Reflections on a Middle Child

Stereotypes about middle children are hardly flattering. They're often described as confused underachievers, overshadowed by older and younger siblings, and overlooked by their parents.

I have two middle children (way to maximize an oft maligned group, I know--my spouse is a middle child, and the offspring were decidedly his idea), and one of them has a birthday today.  I am reminded of what one of friends so aptly said--I cannot believe this man was once inside my body.  Seriously?  It seems so improbable now.

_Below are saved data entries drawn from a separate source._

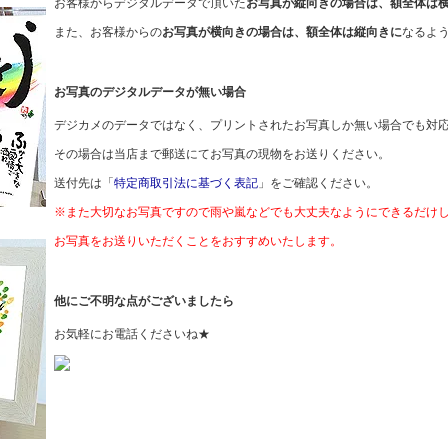
お客様からデジタルデータで頂いた
お写真が縦向きの場合は、額全体は
また、お客様からの
お写真が横向きの場合は、額全体は縦向きに
なるよ
お写真のデジタルデータが無い場合
デジカメのデータではなく、プリントされたお写真しか無い場合でも対
その場合は当店まで郵送にてお写真の現物をお送りください。
送付先は「
特定商取引法に基づく表記
」をご確認ください。
※また大切なお写真ですので雨や嵐などでも大丈夫なようにできるだけ
お写真をお送りいただくことをおすすめいたします。
他にご不明な点がございましたら
お気軽にお電話くださいね★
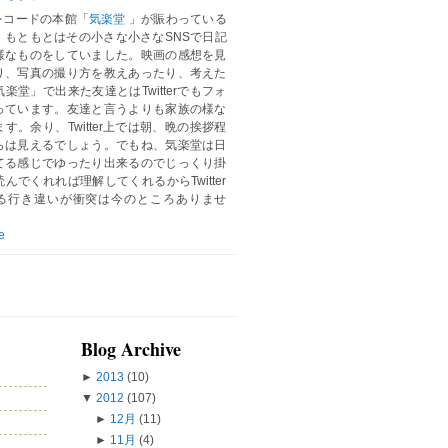
レコードの本館「
気楽堂
」が賑わっている
。もともとはその小さな小さなSNSで日記
様なものをしていました。映画の感想を見
り、写真の撮り方を教えあったり、考えた
楽堂」で出来た友達とはTwitterでもフォ
っています。友達と言うよりも家族の様な
す。余り、Twitter上では朝、晩の挨拶程
らは見えるでしょう。でもね、気楽堂は日
てる感じでゆったり出来るのでじっくり掛
んでくれれば理解してくれるからTwitter
る行き違いが衝突は今のところありませ
e
Blog Archive
►
2013
(10)
▼
2012
(107)
►
12月
(11)
►
11月
(4)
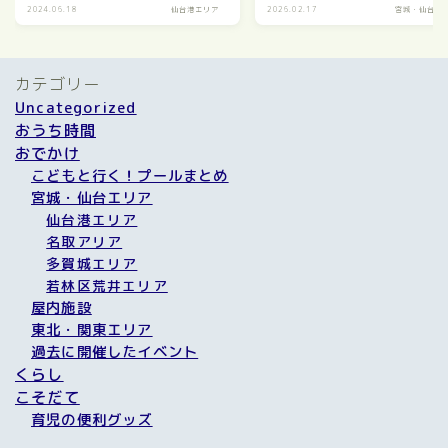
2024.06.18
仙台港エリア
2026.02.17
宮城・仙台エ
カテゴリー
Uncategorized
おうち時間
おでかけ
こどもと行く！プールまとめ
宮城・仙台エリア
仙台港エリア
名取アリア
多賀城エリア
若林区荒井エリア
屋内施設
東北・関東エリア
過去に開催したイベント
くらし
こそだて
育児の便利グッズ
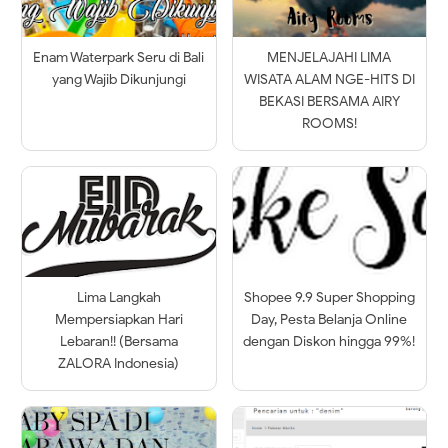
Enam Waterpark Seru di Bali
MENJELAJAHI LIMA
yang Wajib Dikunjungi
WISATA ALAM NGE-HITS DI
BEKASI BERSAMA AIRY
ROOMS!
Lima Langkah
Shopee 9.9 Super Shopping
Mempersiapkan Hari
Day, Pesta Belanja Online
Lebaran!! (Bersama
dengan Diskon hingga 99%!
ZALORA Indonesia)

In thinking about middle children, I read about some really good things about being in the middle of a sibship.  One is that you get to be better at negotiating.  Why?  Because it is the only strategy open to you.  The eldest child tends to have a certain amount of authority based solely on being older, and they also tend to be physically larger--so they get their way through brute force or just because they are the parent's default option. The youngest tends to  get  upset if they don't get their way.--and the parents are exhausted from holding the line against the other kids, and realize that they no longer need to set a good example, as this is the youngest kid.  Just give in is a common parental strategy for youngest children.  For the middle child, neither of those strategies are available. So they often get very good at negotiating, figuring out what the other person wants and needs, and then managing to get them what they want and what the middle child themselves want at the same time. And, of course, one of the things that middle children often want is peace and calm and quiet and for everybody to get along. And so those traits then serve them well when they leave the family.  That sums up this middle child as an adult.  Joyeux Anniversaire, mon fils.  Go forth into the world and spread an eery calm upon all that you meet.